The stock was one of the biggest percentage losers on the S&P 500, dropping 4.2 percent to $551.50 as more than 17 million shares changed hands, putting it on track to surpass the company's average daily volume over 50 days of 21 million shares.
The stock's massive size meant the retreat was responsible for two-thirds of the 1.1 percent decline in the Nasdaq 100 Index on Wednesday.
Analysts gave different reasons for the decline. Some cited a research report saying the company will lose share in the tablet computer space next year. Others cited reports of higher margin requirements at clearing firms, and several investors said uncertain tax rates on capital gains in 2013 prompted selling.
"Depending on what happens with the (U.S. fiscal negotiations), rates could rise next year or they could stay the same," Brian Battle, director of trading at Performance Trust Capital Partners in Chicago, said. "They will not be lower, so if you're an investor who has seen gains in Apple, it is better to take those gains this year rather than next."

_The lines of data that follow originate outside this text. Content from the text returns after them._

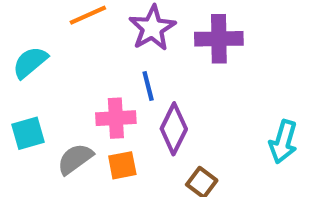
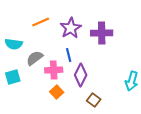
cyan semicircle: (30, 62) -> (14, 44), turned -132
gray semicircle: (75, 159) -> (35, 58), moved
orange square: (122, 165) -> (57, 92), turned -32

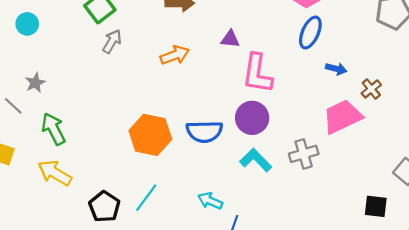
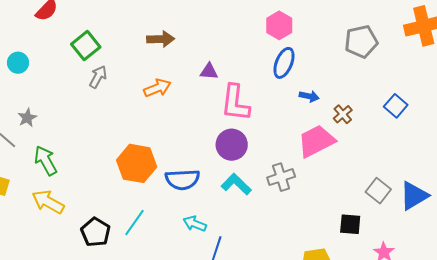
blue semicircle: (204, 132) -> (182, 179), moved

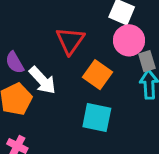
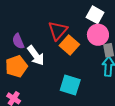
orange square: (98, 75) -> (69, 45), moved

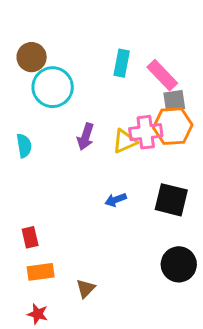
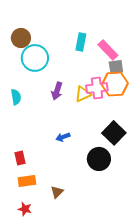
blue arrow: (116, 200) -> (63, 137), moved
black square: (171, 200) -> (114, 133), turned 30
black circle: (179, 264) -> (99, 159), moved

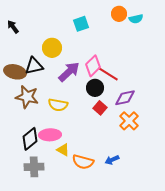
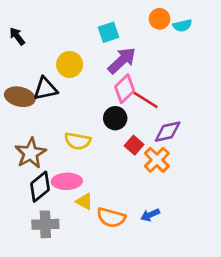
purple arrow: (69, 72) -> (122, 60), moved
black circle: (95, 88) -> (115, 118), moved
brown star: (27, 97) -> (31, 153), moved, turned 30
orange cross: (129, 121) -> (157, 160), moved

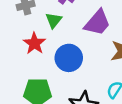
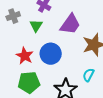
red star: (34, 43) -> (25, 56), moved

Apple is still up 36 percent so far this year, but has been weak recently, dropping into bear market territory. The stock is now down nearly 22 percent from its all-time high of $705.07 a share of September 21.
On Wednesday, research firm International Data Corp said Apple would shed market share in the tablet computer space for all of 2012, with consumers favoring devices that run on Google's Android platform instead of Apple's popular iPad product line.
Apple's worldwide tablet market share would slip to 53.8 percent in 2012 from 56.3 percent in 2011, while Android products would increase their share to 42.7 percent from 39.8 percent, IDC said.
Separately, Nokia is to partner with China Mobile, the world's biggest mobile operator, in a sales deal that will give the Finnish company an opportunity to win back Chinese market share from Apple's iPhone.
"This is not going to be a short-term trend. This is a management test, of how well they can perform without (deceased former chief executive) Steve Jobs," said Battle.
Referring to one of Apple's most recent product launches, a version of the iPad that was smaller but not a new product category, Battle said Apple would need "another home run" for shares to return to levels around $700.
"They need another new product that hits it out of the park. Without that, they could get a gradual grind-down in confidence," he said.
Some analysts suggested that investors also sold shares of Apple amid uncertainty over ongoing fiscal negotiations in Washington. If no agreement is reached on the issue, higher taxes on dividends and capital gains are possible in 2013. That has prompted some investors to lock in profits now, particularly on a stock like Apple, which has posted gains of at least 25 percent for four consecutive years.
Tax selling "can take a life of its own," said Tim Ghriskey, chief investment officer of Solaris Group in Bedford Hills, New York.
"Some taxable investors take the gains, that creates some negative momentum, institutional investors are heavily weighted the stock and reduce exposure."